De onderzoekers analyseerden jaarlijkse stamdiametermetingen in de FORBIO-plots in Hechtel-Eksel, Zedelgem en Gedinne, aangevuld met gegevens van andere TreeDivNet-sites. Door de groei in de droge jaren (2018-2020) te vergelijken met die in normale jaren, en vervolgens te kijken naar het herstel in het natte jaar 2021, konden ze bepalen welke soorten droogte het best weerstonden. Met statistische modellen vergeleken ze bovendien monoculturen en mengbossen en koppelden ze groeipatronen aan functionele eigenschappen, zoals hydraulische veiligheid en wortel- of bladstrategieën.

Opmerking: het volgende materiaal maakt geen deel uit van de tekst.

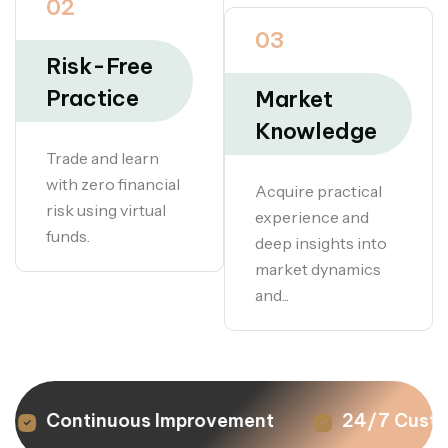
02
03
Risk-Free
Practice
Market
Knowledge
Trade and learn
with zero financial
Acquire practical
risk using virtual
experience and
funds.
deep insights into
market dynamics
and...
Continuous Improvement
24/7 Custom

Wat betekent “hydraulische veiligheid”?
Hydraulische veiligheid verwijst naar het vermogen van een boom om zijn watertoevoer via de houtvaten op peil te houden tijdens droogte. Wanneer de bodem uitdroogt en de zuigkracht in de vaten te hoog oploopt, kunnen luchtbellen (cavitatie) ontstaan, waardoor de sapstroom stokt en takken of zelfs de hele boom kunnen afsterven. Soorten met een hoge hydraulische veiligheid – zoals wintereik en grove den – sluiten bij droogte sneller hun huidmondjes om waterverlies te beperken. Ze groeien dan wel trager, maar voorkomen blijvende schade.
Diversiteit beschermt niet altijd
Vaak wordt aangenomen dat mengbossen automatisch beter bestand zijn tegen droogte. De studie nuanceert dat:
- In een enkel droog jaar bepaalde vooral de droogtetolerantie van de soort de prestaties: eik en grove den deden het beter dan droogtegevoelige soorten zoals beuk en esdoorn.
- Bij opeenvolgende droge jaren (2018-2020) werd het effect van menging sterker, maar verschilde het van locatie tot locatie: soms positief (buffering), soms negatief (meer concurrentie om water).
Zomer- versus wintereik
De drie Belgische FORBIO-sites gebruiken verschillende eikensoorten:
- Hechtel-Eksel: wintereik (Quercus petraea)
- Zedelgem en Gedinne: zomereik (Quercus robur)
Beide zijn relatief droogtetolerant, maar hanteren een andere strategie:
- Wintereik speelt op veilig: sluit sneller huidmondjes, groeit tijdelijk minder, maar voorkomt schade en herstelt snel zodra de omstandigheden verbeteren.
- Zomereik blijft langer doorgroeien tijdens droogte, wat op korte termijn gunstig is, maar bij aanhoudende droogte risicovoller.
Wat zagen we in Hechtel-Eksel?
In het FORBIO-bos in Hechtel-Eksel, in het hart van Nationaal Park Bosland:
- bood menging geen bijkomende bescherming, maar ook geen extra nadeel.
- bleek soortkeuze cruciaal: wintereik en grove den herstelden het best in 2021.
Lessen voor bosbeheer
Voor het bosbeheer in Nationaal Park Bosland betekent dit:
- Kies boomsoorten met bewezen droogtetolerantie (wintereik, grove den) als ruggengraat van nieuwe aanplantingen.
- Mengbossen zijn waardevol, maar alleen een menging van functioneel geschikte soorten helpt tegen droogte.
- Beheer moet rekening houden met meerjarige droogte, niet enkel met losse droge zomers.
- Monitoring van groei en herstel blijft essentieel om tijdig bij te sturen.
Het volledige onderzoek:
Serrano-León, H. et al. (2025). Multiyear drought strengthens positive and negative functional diversity effects on tree growth response. Global Change Biology, 31:e70394.